Percentage of self-reported seizures verified partitioned by population and report
| Reports verified |
||||
|---|---|---|---|---|
| Report | DTR | MATR | NTR | Overall |
| Epilepsy | 86.1% | 80.7% | 75.6% | 81.9% |
| Febrile Seizures | 92.8% | 79.4% | 75.2% | 86.7% |
| Other Seizures | 88.9% | 41.8% | 18.7% | 35.3% |
| Staring Spells | - | 16.2% | - | 16.2% |
| Total | 89.9% | 62.1% | 63.6% | 75.1% |
As shown in Table 3, a higher percentage of epilepsy cases were verified compared to self-reports alone when both pair members reported the case to be affected. In two of the three unverified epilepsy cases where both twins reported the affected twin to have epilepsy, the twin was found to have had febrile seizures. The percentage of febrile seizure cases verified when both pair members reported the case twin to be affected was also significantly increased over that based on self-reports alone in the Norwegian, but not in the MATR sample. Both of the reported unverified febrile seizure cases in the Norwegian sample were found to be as cases of epilepsy, while two of five MATR cases that could not be verified as febrile seizures were found to be epilepsy and two were declared to be mistakes by the twins. Approximately five percent of verified epilepsy cases in the MATR sample and 18.5% of verified epilepsy cases in the Norwegian sample were twins who denied any history of seizures in the survey and were ascertained through their unaffected co-twin who reported them to be affected.
Table 3.
Percentage of self- and co-twin reported cases of epilepsy and febrile seizures verified
| Report | MATR | NTR | ||||
|---|---|---|---|---|---|---|
| Self | Co-Twin | Both* | Self | Co-Twin | Both | |
| Epilepsy | 80.7% | 72.7% | 94.4% | 75.6% | 97.4% | 98.0% |
| Febrile Seizures | 78.3% | 53.1% | 83.9% | 76.3% | 94.7% | 95.1% |
Both twins reported the affected twin to be affected.

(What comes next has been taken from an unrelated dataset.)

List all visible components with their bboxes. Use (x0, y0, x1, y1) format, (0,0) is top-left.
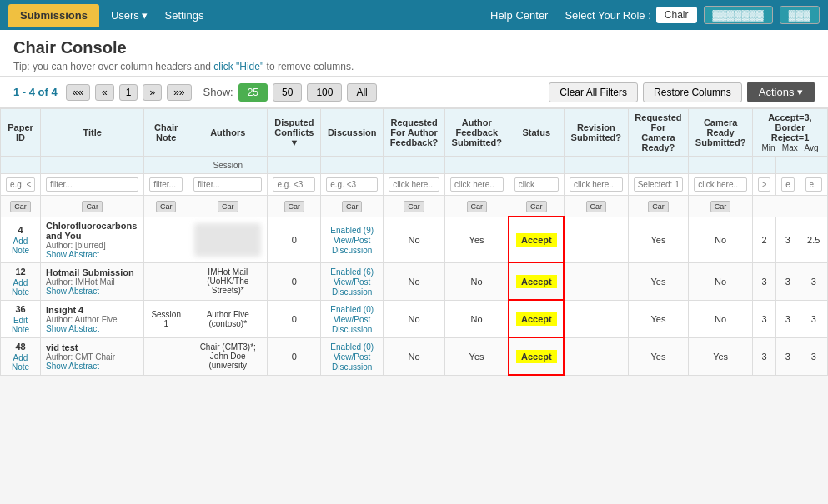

The Danish sample was characterized by significantly smaller percentages of both self-reported epilepsy and febrile seizure cases that were later denied upon telephone contact compared to both the Norwegian and American samples where no significant differences in the proportions denying either epilepsy or febrile seizure were observed (Table 4). In contrast to epilepsy, where similar percentages of those whose reported epilepsy was found to be another medical condition were observed in the three populations, a significantly lower percentage of self-reported Danish febrile seizure cases was found to be another condition (p<0.01).
Table 4.
Summary of validation of non-duplicated epilepsy/febrile seizure self-reports
| Epilepsy | Febrile Seizures | |||||||
|---|---|---|---|---|---|---|---|---|
| Reported seizure | DTR | MATR | NTR | Overall | DTR | MATR | NTR | Overall |
| Verified | 86.1% | 80.7% | 75.6% | 81.9% | 92.8% | 79.4% | 75.2% | 86.7% |
| Denied | 0.6% | 8.6% | 4.5% | 3.8% | 5.2% | 10.3% | 11.3% | 7.5% |
| Other medical condition | 6.7% | 10.0% | 0.5% | 7.1% | 0.9% | 7.9% | 7.8% | 3.7% |
| Inadequate information | 6.6% | 0.7% | 13.4% | 7.2% | 1.1% | 2.4% | 5.7% | 2.1% |
4. Discussion
The primary focus of this study was an assessment of the accuracy of self-reported information history of seizures provided by twins, who were unselected for history of seizures. Because information on history of seizures was unavailable for a large number of the twins born in the catchment areas of each of the twin registries included in this study, either because they could not be traced or did not wish to participate in a twin registry, it was not possible to identify all twins who had a history of seizures either within or across registries. For this reason, non-responder bias is likely to be an issue and no attempt was made to estimate the prevalence of seizures in the base twin populations. Non-responder bias is unlikely to be an issue with regard to the whether or not self-reports of a positive history of seizures are accurate. It is also unlikely to be an issue with regard to the accuracy of positive reports of a history of seizures in a twin by their co twin.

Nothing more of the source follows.